Не только княжна не понимала Шевченко, но и простые крестьяне также. Об этом пишет украинофил М. О. Дикарев в письме к Б. Д. Гринченку, описывая чтения его произведений в селе: «…молодий хазяїн — коваль читає гостям «Кобзаря». Сестра цього коваля, неграмотна дивчина, могла продекламувати усього «Кобзаря», котрого вона багато де й не розумила, але уподобала за музикальнисть мови. 11 квітня 1892 p. Ворониж».
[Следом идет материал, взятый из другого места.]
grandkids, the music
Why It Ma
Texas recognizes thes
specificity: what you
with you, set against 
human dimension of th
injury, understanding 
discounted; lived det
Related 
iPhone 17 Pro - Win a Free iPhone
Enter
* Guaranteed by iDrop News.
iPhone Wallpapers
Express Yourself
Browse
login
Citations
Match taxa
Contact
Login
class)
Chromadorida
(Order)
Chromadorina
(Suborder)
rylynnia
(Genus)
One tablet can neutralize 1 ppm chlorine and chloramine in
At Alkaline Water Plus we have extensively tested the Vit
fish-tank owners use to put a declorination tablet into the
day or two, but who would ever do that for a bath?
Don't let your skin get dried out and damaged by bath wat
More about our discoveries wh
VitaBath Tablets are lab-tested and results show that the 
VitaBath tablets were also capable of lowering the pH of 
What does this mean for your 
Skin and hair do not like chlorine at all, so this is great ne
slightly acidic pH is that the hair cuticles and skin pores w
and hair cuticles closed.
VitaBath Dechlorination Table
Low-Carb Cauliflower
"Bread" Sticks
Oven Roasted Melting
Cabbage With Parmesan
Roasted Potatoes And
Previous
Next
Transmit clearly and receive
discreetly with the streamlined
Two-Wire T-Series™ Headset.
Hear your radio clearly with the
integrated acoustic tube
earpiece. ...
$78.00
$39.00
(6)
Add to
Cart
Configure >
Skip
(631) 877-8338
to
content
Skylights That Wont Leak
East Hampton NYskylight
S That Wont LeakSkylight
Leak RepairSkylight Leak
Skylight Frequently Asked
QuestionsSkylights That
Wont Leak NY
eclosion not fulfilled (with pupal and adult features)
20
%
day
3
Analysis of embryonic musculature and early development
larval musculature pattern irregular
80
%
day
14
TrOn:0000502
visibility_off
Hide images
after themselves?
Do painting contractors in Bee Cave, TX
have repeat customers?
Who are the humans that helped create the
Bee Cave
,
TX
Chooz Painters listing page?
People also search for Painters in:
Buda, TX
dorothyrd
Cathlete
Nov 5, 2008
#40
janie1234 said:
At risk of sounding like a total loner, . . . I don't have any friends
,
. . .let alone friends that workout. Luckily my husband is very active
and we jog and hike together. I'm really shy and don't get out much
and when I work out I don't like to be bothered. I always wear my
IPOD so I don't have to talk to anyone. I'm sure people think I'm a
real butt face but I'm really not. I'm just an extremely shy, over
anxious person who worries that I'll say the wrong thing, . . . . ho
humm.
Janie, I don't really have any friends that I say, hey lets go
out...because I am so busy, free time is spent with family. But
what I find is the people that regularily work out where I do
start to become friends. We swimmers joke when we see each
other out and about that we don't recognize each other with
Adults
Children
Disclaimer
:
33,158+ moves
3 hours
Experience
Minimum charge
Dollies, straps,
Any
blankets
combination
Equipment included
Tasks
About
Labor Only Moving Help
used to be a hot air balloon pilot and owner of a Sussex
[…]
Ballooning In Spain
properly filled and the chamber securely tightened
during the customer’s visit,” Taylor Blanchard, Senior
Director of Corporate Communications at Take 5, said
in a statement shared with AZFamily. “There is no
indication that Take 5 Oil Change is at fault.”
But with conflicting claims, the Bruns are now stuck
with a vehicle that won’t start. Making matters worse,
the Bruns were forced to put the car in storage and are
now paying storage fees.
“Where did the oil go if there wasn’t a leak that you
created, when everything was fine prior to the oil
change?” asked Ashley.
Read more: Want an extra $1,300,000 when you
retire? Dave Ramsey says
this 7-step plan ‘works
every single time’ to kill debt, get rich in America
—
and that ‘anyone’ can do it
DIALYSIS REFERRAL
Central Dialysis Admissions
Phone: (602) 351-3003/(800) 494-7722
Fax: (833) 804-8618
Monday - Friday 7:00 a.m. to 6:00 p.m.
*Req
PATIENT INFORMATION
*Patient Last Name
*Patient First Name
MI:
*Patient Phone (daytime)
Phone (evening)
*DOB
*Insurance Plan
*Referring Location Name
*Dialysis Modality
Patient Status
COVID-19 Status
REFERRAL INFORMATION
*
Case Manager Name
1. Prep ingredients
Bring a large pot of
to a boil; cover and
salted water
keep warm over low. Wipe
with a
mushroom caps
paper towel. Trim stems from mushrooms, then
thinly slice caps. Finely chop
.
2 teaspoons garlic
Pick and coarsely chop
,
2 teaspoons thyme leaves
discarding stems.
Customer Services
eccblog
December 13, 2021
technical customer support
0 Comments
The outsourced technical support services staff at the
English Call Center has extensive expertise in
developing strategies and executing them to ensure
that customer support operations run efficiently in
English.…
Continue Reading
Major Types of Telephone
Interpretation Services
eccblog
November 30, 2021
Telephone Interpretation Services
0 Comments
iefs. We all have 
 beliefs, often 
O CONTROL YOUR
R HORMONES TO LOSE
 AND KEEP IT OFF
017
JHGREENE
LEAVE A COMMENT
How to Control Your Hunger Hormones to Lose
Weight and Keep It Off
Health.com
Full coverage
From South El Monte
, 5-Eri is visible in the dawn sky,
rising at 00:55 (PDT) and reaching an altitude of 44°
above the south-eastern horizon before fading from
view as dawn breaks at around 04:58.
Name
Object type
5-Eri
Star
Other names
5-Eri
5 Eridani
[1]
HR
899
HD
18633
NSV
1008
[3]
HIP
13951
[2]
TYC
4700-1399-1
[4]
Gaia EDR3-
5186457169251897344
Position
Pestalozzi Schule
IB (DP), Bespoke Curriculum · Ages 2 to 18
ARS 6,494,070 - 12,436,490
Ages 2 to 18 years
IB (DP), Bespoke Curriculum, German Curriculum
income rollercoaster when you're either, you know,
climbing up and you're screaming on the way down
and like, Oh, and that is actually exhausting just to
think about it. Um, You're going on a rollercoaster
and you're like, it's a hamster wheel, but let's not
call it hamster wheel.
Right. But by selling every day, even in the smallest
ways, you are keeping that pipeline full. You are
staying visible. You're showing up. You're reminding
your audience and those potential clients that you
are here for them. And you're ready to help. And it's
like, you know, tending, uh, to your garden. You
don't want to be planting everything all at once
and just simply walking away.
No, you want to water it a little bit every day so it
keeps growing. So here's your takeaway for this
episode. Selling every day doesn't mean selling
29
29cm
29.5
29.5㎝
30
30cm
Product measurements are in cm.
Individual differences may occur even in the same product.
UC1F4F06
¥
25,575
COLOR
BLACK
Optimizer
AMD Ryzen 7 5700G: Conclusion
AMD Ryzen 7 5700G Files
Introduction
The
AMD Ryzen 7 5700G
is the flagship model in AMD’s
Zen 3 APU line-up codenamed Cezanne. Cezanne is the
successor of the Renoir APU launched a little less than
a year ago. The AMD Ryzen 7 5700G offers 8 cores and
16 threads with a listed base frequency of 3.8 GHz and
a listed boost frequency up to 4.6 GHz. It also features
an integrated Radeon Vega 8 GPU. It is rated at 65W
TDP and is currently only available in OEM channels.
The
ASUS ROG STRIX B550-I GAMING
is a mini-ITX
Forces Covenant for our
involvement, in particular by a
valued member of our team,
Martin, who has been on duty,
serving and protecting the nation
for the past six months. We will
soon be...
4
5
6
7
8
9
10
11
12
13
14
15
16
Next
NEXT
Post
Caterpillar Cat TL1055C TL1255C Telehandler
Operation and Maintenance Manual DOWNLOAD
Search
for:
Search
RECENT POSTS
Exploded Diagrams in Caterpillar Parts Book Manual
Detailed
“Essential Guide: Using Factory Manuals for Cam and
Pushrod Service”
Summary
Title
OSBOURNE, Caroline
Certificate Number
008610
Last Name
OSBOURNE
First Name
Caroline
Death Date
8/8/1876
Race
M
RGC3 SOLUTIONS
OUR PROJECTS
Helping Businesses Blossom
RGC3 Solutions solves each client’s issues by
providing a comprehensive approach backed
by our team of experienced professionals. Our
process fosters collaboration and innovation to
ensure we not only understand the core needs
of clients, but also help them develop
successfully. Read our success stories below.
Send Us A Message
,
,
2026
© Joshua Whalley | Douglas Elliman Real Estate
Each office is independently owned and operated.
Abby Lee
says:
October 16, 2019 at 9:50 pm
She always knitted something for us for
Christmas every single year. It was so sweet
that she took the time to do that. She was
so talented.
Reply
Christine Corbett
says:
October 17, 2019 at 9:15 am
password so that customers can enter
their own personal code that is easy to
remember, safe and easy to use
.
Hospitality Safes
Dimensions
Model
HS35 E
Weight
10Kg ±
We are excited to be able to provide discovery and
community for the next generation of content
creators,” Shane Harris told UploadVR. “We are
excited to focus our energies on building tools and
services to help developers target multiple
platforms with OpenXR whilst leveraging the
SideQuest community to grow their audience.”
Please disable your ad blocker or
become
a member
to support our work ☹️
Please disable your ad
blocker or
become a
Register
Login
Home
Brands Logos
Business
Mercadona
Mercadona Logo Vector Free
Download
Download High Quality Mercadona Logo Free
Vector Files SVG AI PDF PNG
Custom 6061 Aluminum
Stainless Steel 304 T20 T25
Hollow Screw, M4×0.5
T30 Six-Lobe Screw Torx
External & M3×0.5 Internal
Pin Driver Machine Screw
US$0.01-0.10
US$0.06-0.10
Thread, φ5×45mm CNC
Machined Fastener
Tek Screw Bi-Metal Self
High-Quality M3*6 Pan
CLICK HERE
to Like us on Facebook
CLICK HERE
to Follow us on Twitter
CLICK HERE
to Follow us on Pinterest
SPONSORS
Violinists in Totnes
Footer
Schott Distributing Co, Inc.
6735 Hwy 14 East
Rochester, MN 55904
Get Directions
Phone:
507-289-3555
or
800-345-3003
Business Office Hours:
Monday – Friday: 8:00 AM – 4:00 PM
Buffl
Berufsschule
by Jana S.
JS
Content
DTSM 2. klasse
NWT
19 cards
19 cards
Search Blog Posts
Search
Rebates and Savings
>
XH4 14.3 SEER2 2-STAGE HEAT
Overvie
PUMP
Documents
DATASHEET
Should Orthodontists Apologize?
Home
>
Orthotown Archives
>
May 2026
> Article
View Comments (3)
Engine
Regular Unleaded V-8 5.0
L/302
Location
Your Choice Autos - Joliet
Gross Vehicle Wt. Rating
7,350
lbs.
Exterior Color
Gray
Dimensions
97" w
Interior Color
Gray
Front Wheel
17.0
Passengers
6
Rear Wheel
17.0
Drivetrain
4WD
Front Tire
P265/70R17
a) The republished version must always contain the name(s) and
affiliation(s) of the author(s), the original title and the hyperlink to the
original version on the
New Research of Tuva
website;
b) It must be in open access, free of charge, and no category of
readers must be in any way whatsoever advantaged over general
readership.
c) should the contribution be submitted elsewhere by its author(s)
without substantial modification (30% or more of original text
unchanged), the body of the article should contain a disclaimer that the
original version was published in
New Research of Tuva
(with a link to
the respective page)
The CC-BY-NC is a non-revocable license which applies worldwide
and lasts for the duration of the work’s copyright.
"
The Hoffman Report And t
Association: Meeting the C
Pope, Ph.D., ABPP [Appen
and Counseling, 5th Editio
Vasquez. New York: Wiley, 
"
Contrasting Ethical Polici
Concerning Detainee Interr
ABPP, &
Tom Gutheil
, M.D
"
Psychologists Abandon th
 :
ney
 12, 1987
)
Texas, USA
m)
Земляк Тараса Шевченко Варфоломей Шевченко, также писал о не понимании его творчества малороссийской интеллигенцией: «Я дал прочитать «Гайдамаков» моему хорошему другу (покойному ныне) Якову Чоповскому, жившему тогда в Звенигородке. Возвращая мне книжку, он попросил меня разъяснить, о чем в ней речь и что к чему… Я написал Тарасу, советуя ему не выступать с такими произведениями; это письмо он отдал Виктору Забеле».
Но особенно в этом отношении интересна переписка «вченого» галичанина О. Огоновского с П. Житецким и В. Джидаем — Антоновичем. На протяжении целого года Огоновский допытывался у них, что означают у Шевченко, непонятные для него выражения и слова. Это показательно, как с точки зрения определения уровня знаний «вченных» галычан, которые не знают, что такое «паркет, султан, шпоры» и т. п., так и народности произведений Шевченко, который употреблял незнакомые не только для крестьян, но и для «вченых» галычан слова.
О. М. Огоновский в письме к украинофилу П. Г. Житецкому пишет: «Як Вам може звісно, товариство імені Шевченка заходиться около видання Шевченкового «Кобзаря». В нашому виданню надрукуються деякі найпотрібніші замітки, а позаяк деякі місця і слова в «Кобзарі» нам в Галичині пояснити трудно, то ж звертаюся до Вас з просьбою, щоб Ви зволили мені відповісти на оці питання:
2. Про якого «Черця» згадує Шевченко в «Гамалії»?
3. Що це є «Кравчина» в «Тарасовій ночі»? Наливайка звали Кравченком.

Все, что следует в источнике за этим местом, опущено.